Pada kesempatan itu dilantik pula para perwira dalam jajaran Tri
Divisi Hasanuddin.

Diorama 11
Melukiskan Kepahlawanan Robert Wolter Monginsidi di Sulawesi selatan, 1949.
“Setia Hingga Terakhir di Dalam Keyakinan” Inilah goresan pena terakhir Wolter Monginsidi sebelum ia gugur sebagai pahlawan. Ia menjadi buruan Belanda nomor satu ketika pada bulan Juni 1946 dibuat Laskar Pemberontak Rakyat Indonesia (LAPRIA) yang mempersatukan 19 kelaskaran di tempat sekitar­ Makassar di bawah pimpinan Ranggong Daeng Romo, sementara Wolter Monginsidi dipilih sebagai Sekretaris Jenderalnya. Dalam perjuangannya Wolter pantang menyerah. Dua kali ia ditangkap oleh Belanda. Pertama pada tanggal 28 Februari 1947, kemudian dipenjarakan di Hogepad pada tanggal 26 Oktober 1947; ia ditangkap kembali pada Maret 1949. Dihadapkan ke depan pengadilan kolonial dan dijatuhi eksekusi tembak mati pada dini hari 5 September 1949. Ia masih sempat menuliskan kata-kata di atas sebagai jawabannya.

Diorama 12
Melukiskan Peristiwa Andi Azis, 5 April 1950. Tanggal 30 Maret 1950 satu Kompi KNIL dibawah Kapten Andi Azis di Makassar melebur diri ke dalam APRIS. Tetapi tanggal 5 April 1950 mereka memberontak. Mereka menyerang markas Polisi Militer di Makassar dan menangkap Letnan Kolonel A. J. Mokoginta. Pemerintah mengeluarkan ultimatum supaya dalam waktu 4 x24 jam Andi Azis menghadap ke Jakarta. Karena ultimatum itu tidak diindahkan, APRIS mengirimkan pasukan ekspedisi di bawah pimpinan Kolonel A. E. Kawilarang. Satuan-Satuan yang turut ialah Brigade Mobil Divisi IV Jawa Barat dan satu Batalyon di bawah pimpinan Mayor Andi Mattalatta. Pasukan diangkut dengan kapal-kapal APRIS dan mendarat di Makassar pada tanggal 26 April 1950. Namun sebelum pasukan mendarat, Andi Azis sudah menyerahkan diri ke Jakarta.
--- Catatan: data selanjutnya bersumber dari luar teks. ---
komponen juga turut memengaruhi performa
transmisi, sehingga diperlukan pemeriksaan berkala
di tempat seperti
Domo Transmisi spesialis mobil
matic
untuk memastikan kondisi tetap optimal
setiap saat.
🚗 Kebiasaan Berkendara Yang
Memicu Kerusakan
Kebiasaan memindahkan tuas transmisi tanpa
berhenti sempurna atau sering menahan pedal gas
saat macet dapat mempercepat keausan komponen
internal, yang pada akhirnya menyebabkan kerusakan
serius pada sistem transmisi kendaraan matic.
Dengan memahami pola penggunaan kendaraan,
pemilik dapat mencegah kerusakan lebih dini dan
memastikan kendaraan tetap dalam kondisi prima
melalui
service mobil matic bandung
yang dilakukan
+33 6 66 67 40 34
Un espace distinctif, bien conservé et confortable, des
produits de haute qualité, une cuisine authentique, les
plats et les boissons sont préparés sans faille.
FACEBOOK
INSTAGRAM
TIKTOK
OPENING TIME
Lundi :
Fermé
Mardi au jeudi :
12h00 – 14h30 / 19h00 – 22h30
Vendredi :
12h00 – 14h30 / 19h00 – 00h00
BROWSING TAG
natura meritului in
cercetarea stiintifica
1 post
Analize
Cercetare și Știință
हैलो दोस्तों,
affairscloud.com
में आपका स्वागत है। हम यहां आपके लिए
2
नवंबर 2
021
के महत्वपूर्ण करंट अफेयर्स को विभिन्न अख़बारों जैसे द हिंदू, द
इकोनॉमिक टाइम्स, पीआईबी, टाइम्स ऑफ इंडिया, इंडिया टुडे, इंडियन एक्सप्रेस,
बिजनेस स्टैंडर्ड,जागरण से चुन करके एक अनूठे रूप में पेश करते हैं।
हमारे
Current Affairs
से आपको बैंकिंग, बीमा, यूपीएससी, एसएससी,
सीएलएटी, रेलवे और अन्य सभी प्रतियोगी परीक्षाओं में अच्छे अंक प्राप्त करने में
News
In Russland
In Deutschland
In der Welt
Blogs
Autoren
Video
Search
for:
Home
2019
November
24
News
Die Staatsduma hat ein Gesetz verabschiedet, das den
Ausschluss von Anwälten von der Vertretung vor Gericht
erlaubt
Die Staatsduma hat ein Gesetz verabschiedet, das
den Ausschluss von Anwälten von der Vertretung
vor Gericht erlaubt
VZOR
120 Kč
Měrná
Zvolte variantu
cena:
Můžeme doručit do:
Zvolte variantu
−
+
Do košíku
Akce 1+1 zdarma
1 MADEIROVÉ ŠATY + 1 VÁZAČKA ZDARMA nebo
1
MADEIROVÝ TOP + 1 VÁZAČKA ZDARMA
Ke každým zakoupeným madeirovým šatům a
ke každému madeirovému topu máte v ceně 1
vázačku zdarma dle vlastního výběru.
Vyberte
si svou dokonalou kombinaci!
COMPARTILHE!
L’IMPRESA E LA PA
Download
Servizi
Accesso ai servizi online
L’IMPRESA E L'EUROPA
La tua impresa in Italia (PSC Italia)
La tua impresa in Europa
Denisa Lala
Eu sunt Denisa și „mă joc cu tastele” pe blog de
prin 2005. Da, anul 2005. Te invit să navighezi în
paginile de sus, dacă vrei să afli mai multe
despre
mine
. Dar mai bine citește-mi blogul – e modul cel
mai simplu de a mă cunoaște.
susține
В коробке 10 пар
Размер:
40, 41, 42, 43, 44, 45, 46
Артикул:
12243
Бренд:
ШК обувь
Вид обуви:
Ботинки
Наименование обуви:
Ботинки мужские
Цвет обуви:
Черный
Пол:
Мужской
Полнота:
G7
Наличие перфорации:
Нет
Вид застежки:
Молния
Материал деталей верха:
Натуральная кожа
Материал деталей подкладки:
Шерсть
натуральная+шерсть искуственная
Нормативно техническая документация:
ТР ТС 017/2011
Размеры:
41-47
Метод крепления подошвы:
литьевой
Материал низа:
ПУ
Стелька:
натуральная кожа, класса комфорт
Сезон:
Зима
Sementara di lantai dua juga berisi relief dan diorama yang merupakan klarifikasi sejarah seputar usaha pembebasan Irian Barat. Sama dengan lantai satu, lantai dua juga mempunyai 12 diorama. Tiga relief yang ada di lantai dua ini menggambarkan sidang atau rapat persiapan membahas seni administrasi pembebasan Irian Barat, ada relief Trikora, dan relief Jer Basuki Mawa Bea. Sementara lantai tiga berisi replika pakaian pasukan pada dikala usaha pembebasan Irian Barat.
Sumber : majalahversi

Lokasi Monumen

Monumen Mandala terletak di Jl Jenderal Sudirman, lokasinya hanya 200 meter sebelah selatan titik nol kilometer Kota Makassar, Lapangan Karebosi. Dari Pelabuhan Soekarno-Hatta Makassar, Monumen Mandala berjarak 3,1 km dengan waktu tempuh sekira 7 menit. Dan dari Bandara Internasional Sultan Hasanuddin, monumen ini berjarak 20,6 km dengan waktu tempuh sekira 30 menit.